Si hay una obra de Tennessee Williams que está completamente invadida por lo biográfico hasta límites estremecedores es De repente, el último verano, pieza en un acto estrenada en el llamado Off-Broadway en enero de 1958. Si alguna vez el autor proyectó su sombra en su propia ficción del modo más malsano y a la vez catártico, como un modo de conjurar sus demonios interiores o desatarlos para siempre, fue en esta ocasión. En ella, Violet Venable, una acaudalada dama de Nueva Orleáns, convoca a la mansión donde se ha aislado tras la reciente muerte de su idolatrado hijo Sebastian, a un joven médico que está ganando una gran notoriedad con una nueva técnica quirúrgica de lobotomía. Su intención es que someta a su propia sobrina Cathy a dicha operación: el doctor debe decidir si la muchacha está verdaderamente perturbada o si el objeto de su tía no es sino silenciarla para siempre, pues ella es la única testigo de la muerte de Sebastian (a quien acompañó en su viaje estival a Europa, sustituyéndola a ella, compañera durante tantos años), y de ese episodio cuenta un relato espeluznante. El mismo dramaturgo había vivido en sus carnes un episodio similar: en 1943, su madre autorizó que se le practicara una lobotomía a su única y adorada hermana Rose, que padecía esquizofrenia desde tiempo atrás, y que quedó reducida para siempre a un estado infantil. Un año después fue llevada al cine con resultados tan memorables que la película bien puede ser considerada como la obra maestra del cine de Tennessee Williams.

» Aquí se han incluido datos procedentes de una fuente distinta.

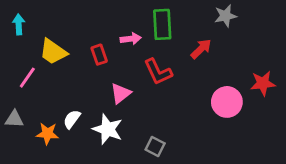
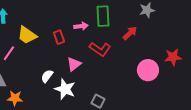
red L-shape: (158, 72) -> (100, 49), turned -30
white semicircle: (72, 119) -> (47, 76), moved
orange star: (47, 134) -> (15, 98), moved

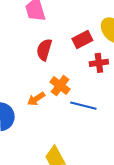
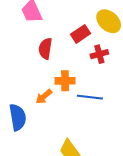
orange cross: (60, 86) -> (65, 81), turned -30

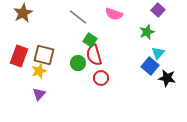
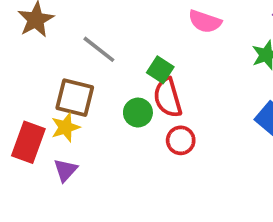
gray line: (78, 17) -> (99, 49), moved
red rectangle: (19, 56) -> (28, 142), moved

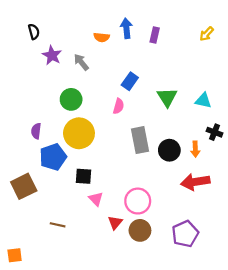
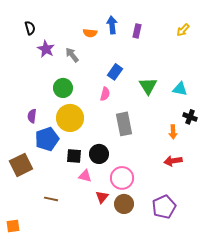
black circle: (169, 150) -> (99, 154), moved
red arrow: (195, 182) -> (173, 161), size x0.7
pink triangle: (96, 199) -> (85, 176), turned -32

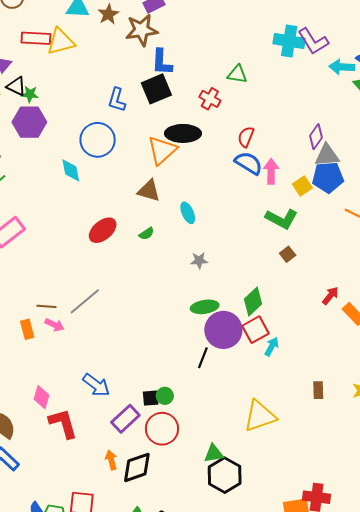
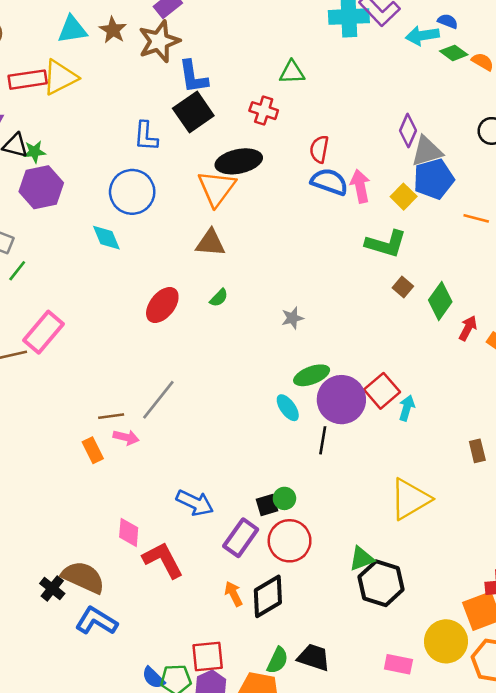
cyan ellipse: (188, 213) -> (288, 408), moved
green diamond: (253, 301) -> (440, 301), moved

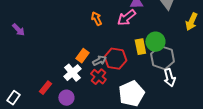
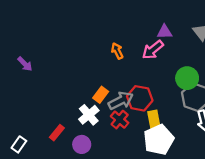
yellow rectangle: (140, 47) -> (154, 120), moved
gray arrow: (99, 61) -> (121, 101), size x1.5

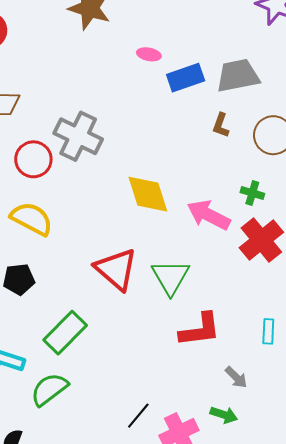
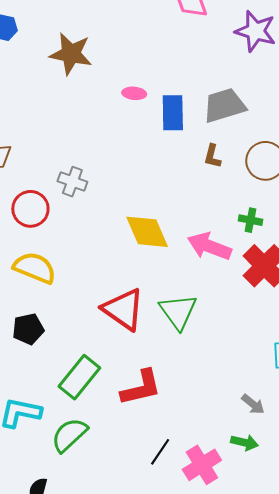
blue rectangle: (186, 78) -> (173, 113), turned -66
gray cross: (78, 136) -> (72, 182), size x0.6
red L-shape: (200, 330) -> (141, 388), moved

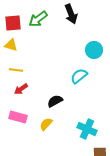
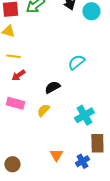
cyan circle: (94, 50) -> (91, 11), moved
cyan cross: (87, 129) -> (84, 115), turned 36

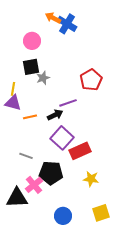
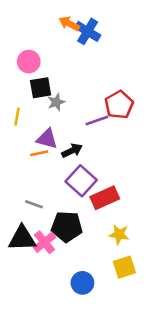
pink circle: (32, 41) -> (29, 62), moved
purple triangle: (13, 103) -> (47, 139), moved
purple line: (68, 103) -> (97, 120), moved
black triangle: (17, 198) -> (22, 238), moved
yellow square: (101, 213) -> (124, 267), moved

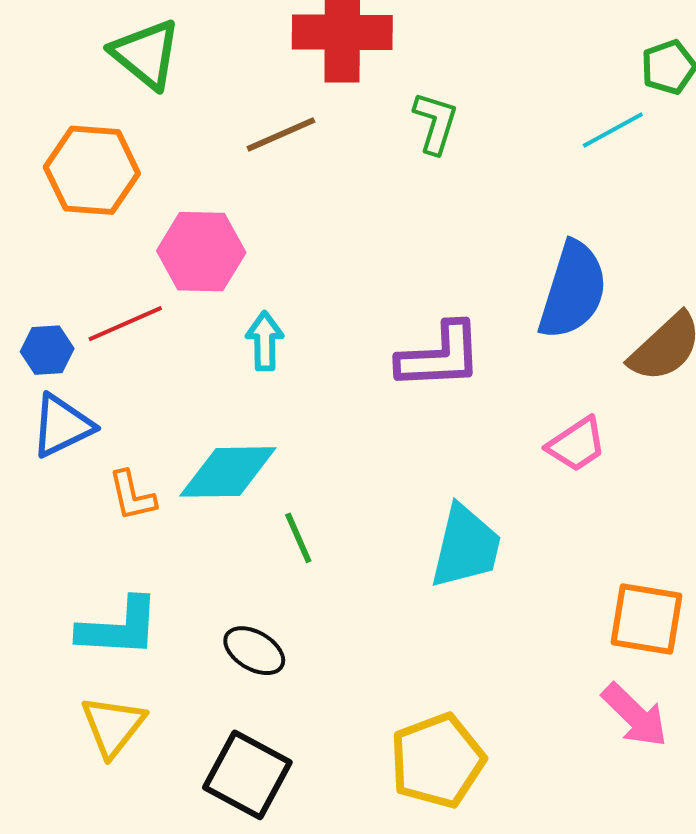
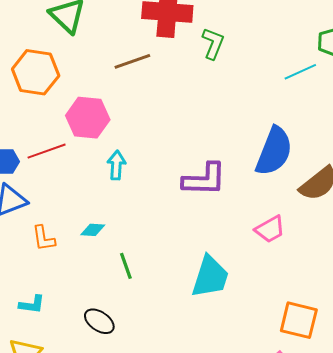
green L-shape: (435, 123) -> (213, 43), moved
cyan diamond: (228, 472) -> (93, 230), size x0.5
cyan L-shape: (119, 627) -> (32, 304), size x0.6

Aun cuando la dirección de Joseph L. Mankiewicz nos tiente a hacer una lectura de la adaptación en términos autorales —pues es evidente que encontró en ella notables vínculos con sus propias inquietudes recurrentes: el personaje de esa dama que se ha encerrado en un paraíso artificial, desde donde contempla a la humanidad con venenosa distancia, recuerda a otros tantos de su cine, al estilo del Laurence Olivier de La huella—, lo cierto es que, más que nunca, prueba que el cine es un trabajo en equipo.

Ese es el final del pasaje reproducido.